Problem details >> From the entries below, write out exactly the lines between the line holding "dei diritti." and the line holding "Siga o canal do Bolavip Palmeiras", inclusive, excluding any pictures.

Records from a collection
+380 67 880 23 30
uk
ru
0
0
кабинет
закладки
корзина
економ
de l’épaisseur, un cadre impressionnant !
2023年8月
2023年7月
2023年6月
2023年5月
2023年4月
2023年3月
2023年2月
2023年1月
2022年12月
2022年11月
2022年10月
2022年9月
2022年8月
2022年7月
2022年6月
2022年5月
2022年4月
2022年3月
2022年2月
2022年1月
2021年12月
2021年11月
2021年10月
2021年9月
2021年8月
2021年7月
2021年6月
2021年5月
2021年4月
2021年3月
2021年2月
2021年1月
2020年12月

---

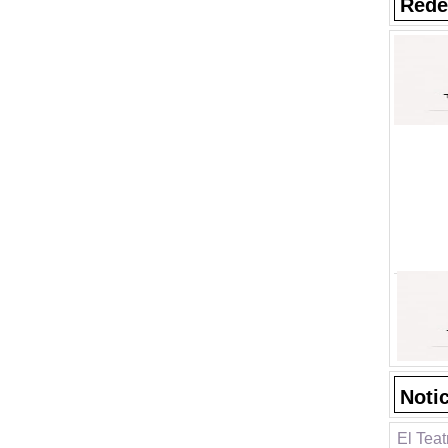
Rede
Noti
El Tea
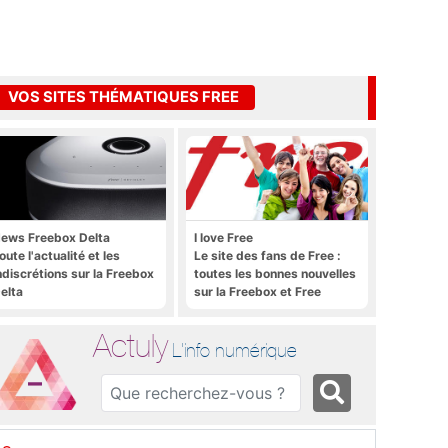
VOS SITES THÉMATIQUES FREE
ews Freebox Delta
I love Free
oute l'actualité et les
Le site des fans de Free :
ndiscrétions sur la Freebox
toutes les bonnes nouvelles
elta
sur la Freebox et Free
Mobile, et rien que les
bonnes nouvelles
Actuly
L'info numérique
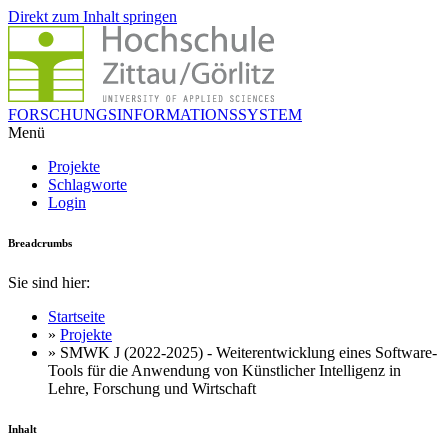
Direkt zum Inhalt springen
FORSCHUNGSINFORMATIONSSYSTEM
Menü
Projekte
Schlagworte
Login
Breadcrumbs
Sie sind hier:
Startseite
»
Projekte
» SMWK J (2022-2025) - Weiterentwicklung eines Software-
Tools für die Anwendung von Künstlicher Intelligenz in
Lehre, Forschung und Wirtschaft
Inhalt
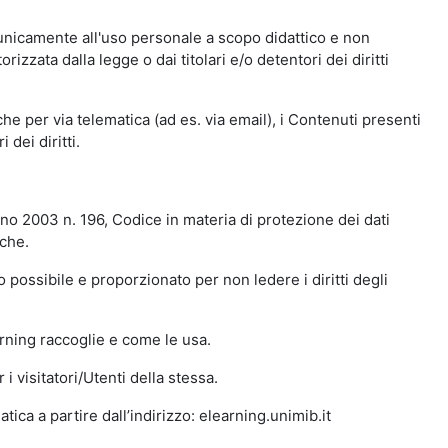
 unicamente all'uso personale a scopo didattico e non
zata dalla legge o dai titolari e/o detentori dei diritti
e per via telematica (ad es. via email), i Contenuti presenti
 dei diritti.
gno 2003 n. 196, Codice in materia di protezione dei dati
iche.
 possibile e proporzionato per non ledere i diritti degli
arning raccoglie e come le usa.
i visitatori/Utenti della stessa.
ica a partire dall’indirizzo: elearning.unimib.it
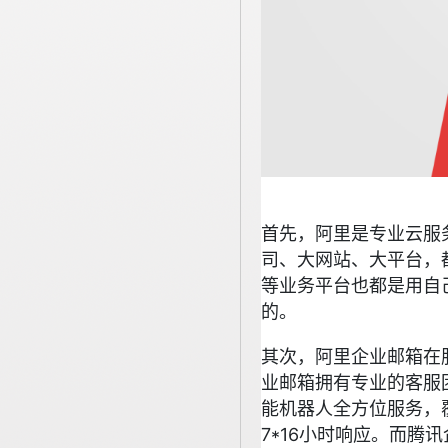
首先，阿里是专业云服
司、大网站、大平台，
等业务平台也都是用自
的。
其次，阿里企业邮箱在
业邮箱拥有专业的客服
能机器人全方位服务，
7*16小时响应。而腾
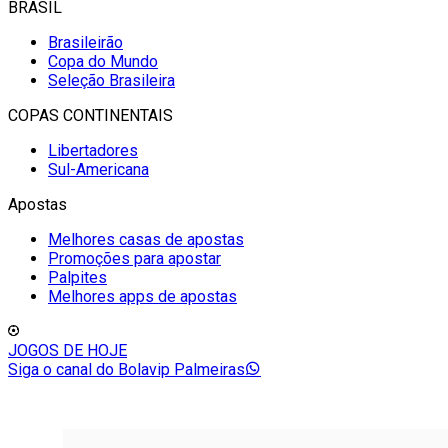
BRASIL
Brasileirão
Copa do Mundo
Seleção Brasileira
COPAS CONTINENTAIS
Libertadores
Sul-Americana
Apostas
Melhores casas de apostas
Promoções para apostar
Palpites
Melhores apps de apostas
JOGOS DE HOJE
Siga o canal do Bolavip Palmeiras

==

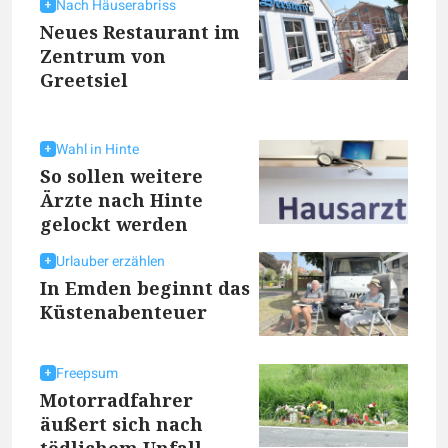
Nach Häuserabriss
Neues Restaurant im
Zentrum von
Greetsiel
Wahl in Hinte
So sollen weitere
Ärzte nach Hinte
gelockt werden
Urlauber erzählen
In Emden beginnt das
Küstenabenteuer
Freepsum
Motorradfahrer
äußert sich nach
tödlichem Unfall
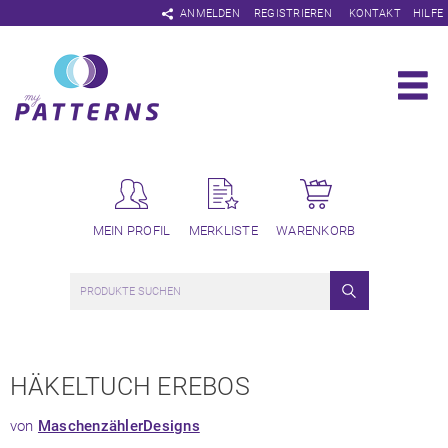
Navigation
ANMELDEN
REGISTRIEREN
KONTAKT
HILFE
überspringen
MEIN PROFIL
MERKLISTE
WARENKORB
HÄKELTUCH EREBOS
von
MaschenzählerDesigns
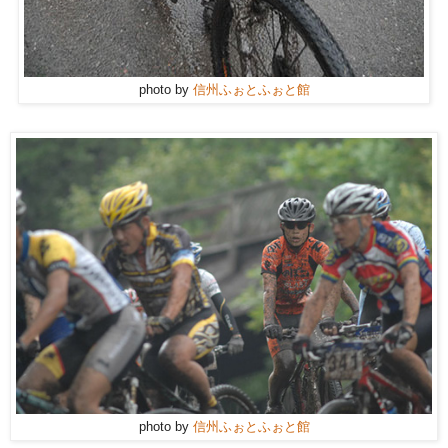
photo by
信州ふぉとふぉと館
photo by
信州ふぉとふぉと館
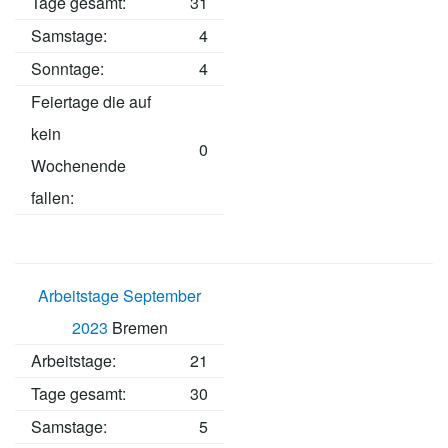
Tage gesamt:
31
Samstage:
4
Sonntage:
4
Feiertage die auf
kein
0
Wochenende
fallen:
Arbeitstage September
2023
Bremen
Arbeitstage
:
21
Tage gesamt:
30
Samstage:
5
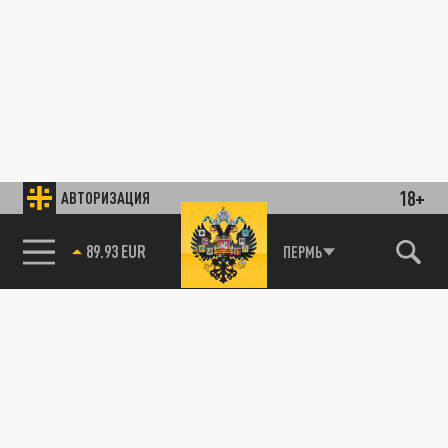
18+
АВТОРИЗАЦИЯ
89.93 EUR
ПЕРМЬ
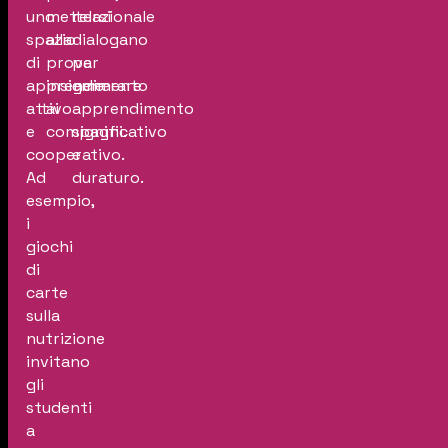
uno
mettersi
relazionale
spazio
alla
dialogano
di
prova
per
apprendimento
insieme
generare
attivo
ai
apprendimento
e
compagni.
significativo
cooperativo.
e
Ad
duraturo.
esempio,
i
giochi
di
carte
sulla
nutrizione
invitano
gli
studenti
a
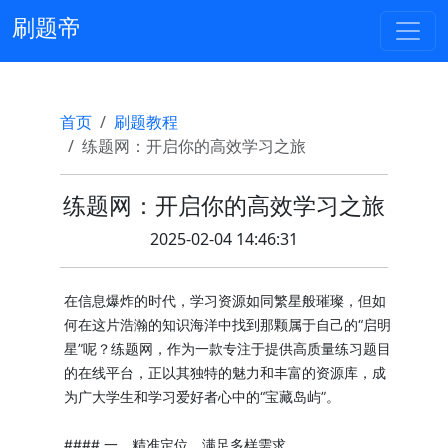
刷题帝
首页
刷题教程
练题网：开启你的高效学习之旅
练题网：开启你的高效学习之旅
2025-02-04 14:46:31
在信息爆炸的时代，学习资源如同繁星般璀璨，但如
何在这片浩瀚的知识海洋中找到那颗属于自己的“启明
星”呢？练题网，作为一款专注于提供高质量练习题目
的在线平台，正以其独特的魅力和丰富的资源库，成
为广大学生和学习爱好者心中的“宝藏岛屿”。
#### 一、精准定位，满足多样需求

Answer box >>
 dei diritti.
gno 2003 n. 196, Codice in materia di protezione dei dati
iche.
 possibile e proporzionato per non ledere i diritti degli
arning raccoglie e come le usa.
i visitatori/Utenti della stessa.
ica a partire dall’indirizzo: elearning.unimib.it
首先，阿里是专业云服
司、大网站、大平台，
等业务平台也都是用自
的。
其次，阿里企业邮箱在
业邮箱拥有专业的客服
能机器人全方位服务，
7*16小时响应。而腾
BRASIL
Brasileirão
Copa do Mundo
Seleção Brasileira
COPAS CONTINENTAIS
Libertadores
Sul-Americana
Apostas
Melhores casas de apostas
Promoções para apostar
Palpites
Melhores apps de apostas
JOGOS DE HOJE
Siga o canal do Bolavip Palmeiras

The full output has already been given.